The eight grantees were selected from a field of nearly 100 photographers nominated by ten professionals (including, in the past, TIME’s own director of photography, Kira Pollack). The winners will receive, along with funding, editorial guidance and research support to continue their work, which explores such diverse topics as peasant works in China and violence in the Pennsylvania projects.
The Emergency Fund, which was founded to counteract the shrinking of opportunities for long-form, socially-conscious photographic storytellers, is now in its third year of granting prizes. The program continues to grow, says Emma Raynes, the Emergency Fund’s program director. “We’ve been able to put more energy into helping photographers put depth into their work,” she says.
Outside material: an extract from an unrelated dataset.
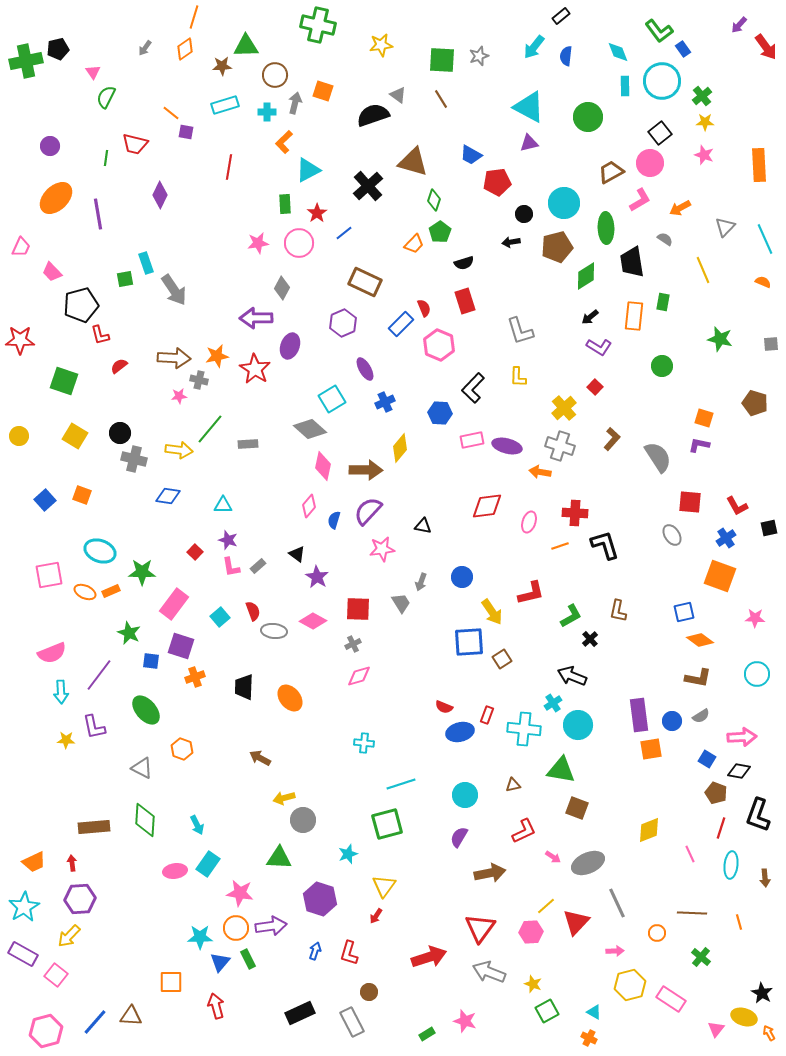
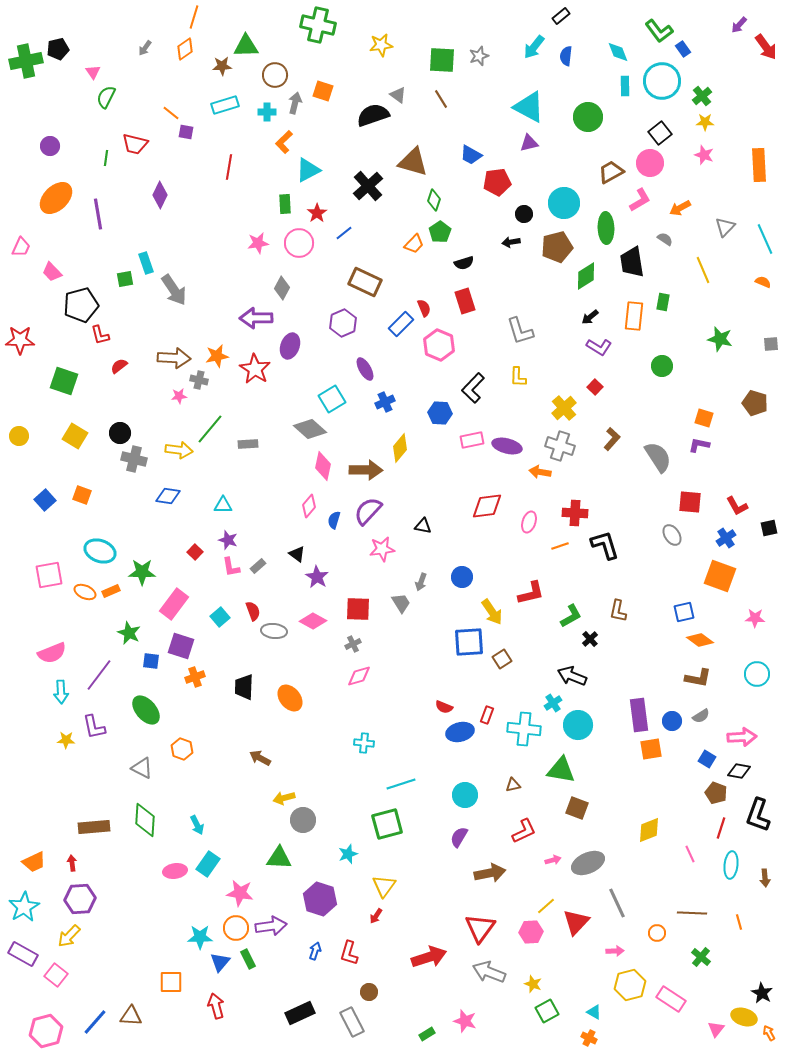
pink arrow at (553, 857): moved 3 px down; rotated 49 degrees counterclockwise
Increased integration of social media has also made a difference; the Emergency Fund had already used Kickstarter to add to its power to help photographers, but the organization has expanded its presence on Twitter, Facebook and Tumblr.
Raynes says that this year’s winners tended to step away from traditional documentary and photojournalism styles and put a new emphasis on creative visual language. Benjamin Lowy, for example, made use of the Hipstamatic iPhone app in his photographs of Libya. “We wanted to invest in projects that were incredibly ambitious,” says Raynes.
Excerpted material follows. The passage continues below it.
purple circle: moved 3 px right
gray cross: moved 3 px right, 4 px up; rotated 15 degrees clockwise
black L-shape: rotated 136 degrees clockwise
In addition to funding the work of established photojournalists, the Magnum Emergency Fund awards scholarships to emerging photographers from nonwestern countries, for them to attend a 5-week summer program about documenting human-rights issues.
And for all its support of photographers, the Emergency Fund aims to do more than help them do their work. The Foundation wants “to reach beyond the photography community into communities that are concerned about the issues,” says Raynes. “The main goal of our program is to get the work seen.”